Across the following data, how many lines include the string "parte"? Reply with the number and nothing more.

Start of Block

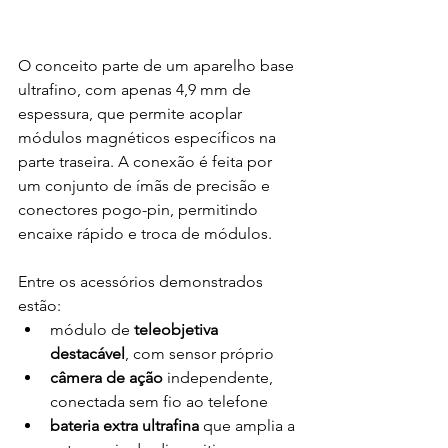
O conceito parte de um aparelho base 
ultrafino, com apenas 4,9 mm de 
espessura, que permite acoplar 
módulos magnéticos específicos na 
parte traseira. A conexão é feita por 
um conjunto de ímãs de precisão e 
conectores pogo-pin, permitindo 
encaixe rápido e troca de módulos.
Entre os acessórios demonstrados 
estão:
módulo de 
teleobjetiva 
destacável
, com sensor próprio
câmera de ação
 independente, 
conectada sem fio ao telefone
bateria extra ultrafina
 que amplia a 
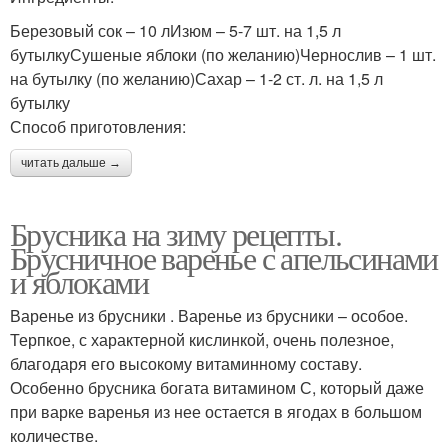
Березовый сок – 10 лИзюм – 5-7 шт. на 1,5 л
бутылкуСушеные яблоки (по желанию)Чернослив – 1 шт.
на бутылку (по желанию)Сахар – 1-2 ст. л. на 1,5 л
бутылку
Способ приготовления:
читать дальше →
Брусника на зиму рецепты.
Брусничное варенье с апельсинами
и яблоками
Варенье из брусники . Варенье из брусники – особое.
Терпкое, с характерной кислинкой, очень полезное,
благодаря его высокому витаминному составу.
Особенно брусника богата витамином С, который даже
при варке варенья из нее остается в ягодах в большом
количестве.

End of Block

**Exercise response**
2